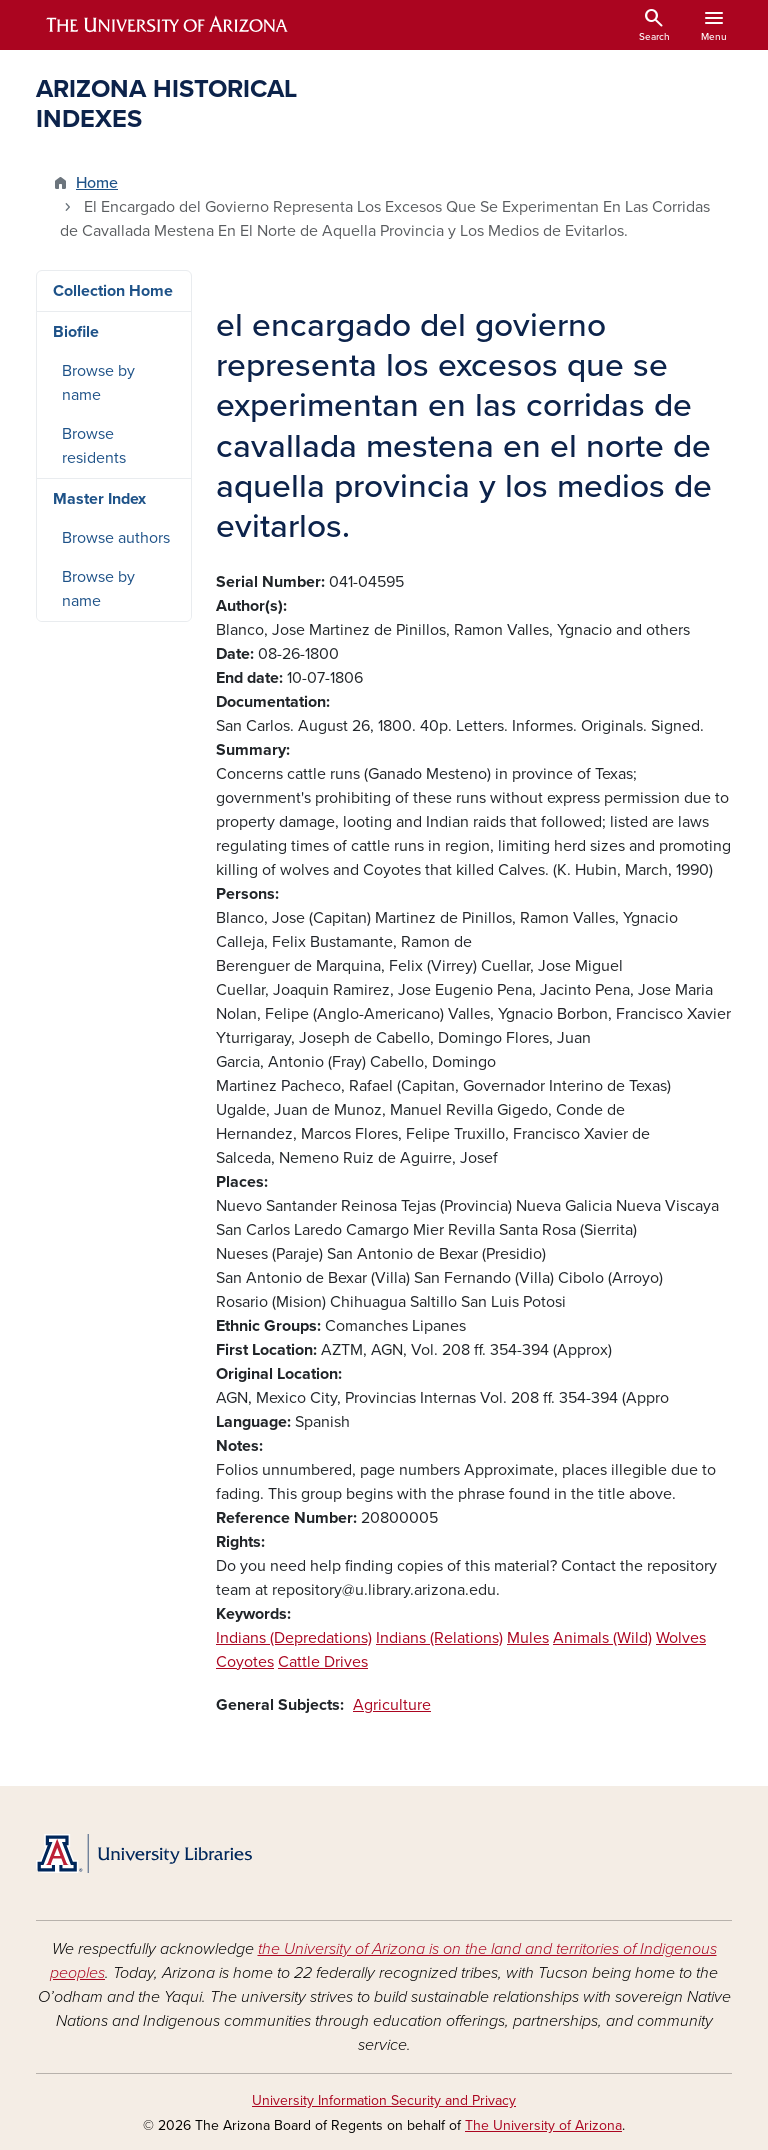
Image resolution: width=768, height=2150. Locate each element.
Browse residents (94, 446)
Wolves (681, 1638)
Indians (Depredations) (294, 1638)
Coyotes (245, 1662)
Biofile (76, 332)
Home (97, 183)
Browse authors (116, 538)
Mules (528, 1638)
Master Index (99, 499)
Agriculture (392, 1705)
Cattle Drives (323, 1662)
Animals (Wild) (602, 1638)
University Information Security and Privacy (384, 2100)
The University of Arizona (543, 2125)
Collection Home (113, 291)
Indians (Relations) (439, 1638)
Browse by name (98, 383)
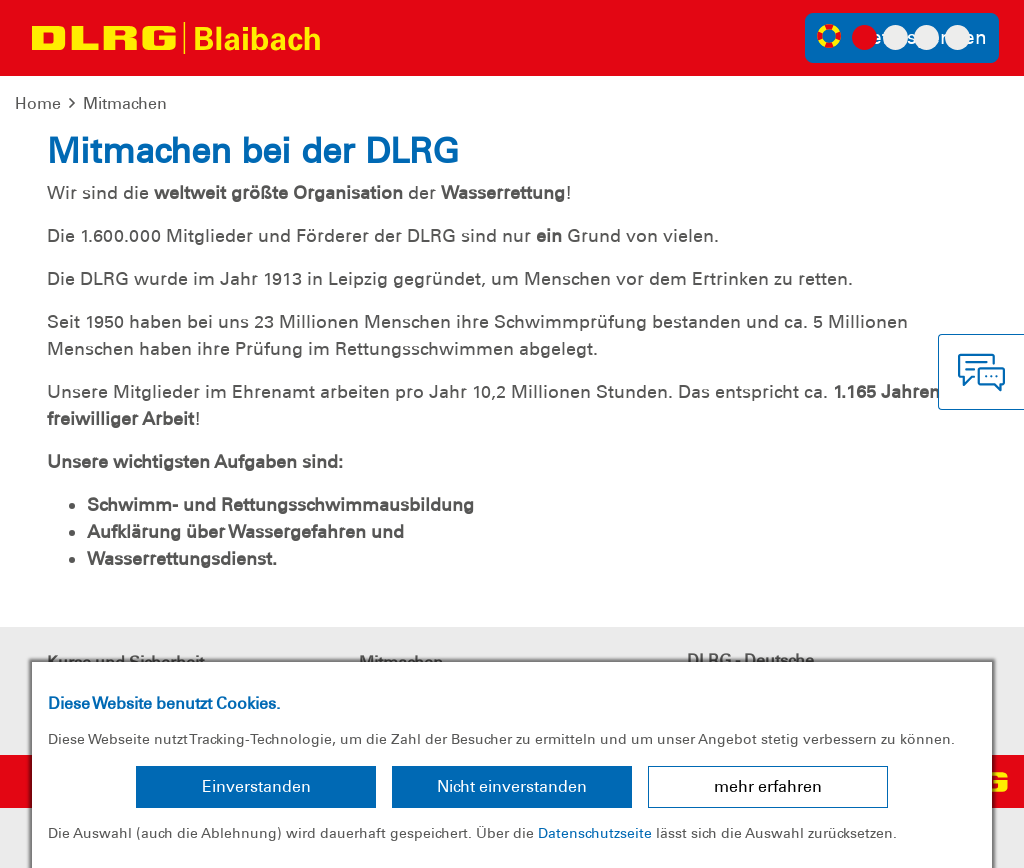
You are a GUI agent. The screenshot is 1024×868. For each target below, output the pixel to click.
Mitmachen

• • • •

__WHAT YOU ARE ASKED TO DO__
Transcribe the material exactly, leaving every picture out.

__EXERCISE ANSWER__
Image resolution: width=768, height=2150. Locate each element.
Browse residents (94, 446)
Wolves (681, 1638)
Indians (Depredations) (294, 1638)
Coyotes (245, 1662)
Biofile (76, 332)
Home (97, 183)
Browse authors (116, 538)
Mules (528, 1638)
Master Index (99, 499)
Agriculture (392, 1705)
Cattle Drives (323, 1662)
Animals (Wild) (602, 1638)
University Information Security and Privacy (384, 2100)
The University of Arizona (543, 2125)
Collection Home (113, 291)
Indians (Relations) (439, 1638)
Browse by name (98, 383)
You are a GUI agent. The screenshot is 1024×868. For each target below, output the pixel to click.
Mitmachen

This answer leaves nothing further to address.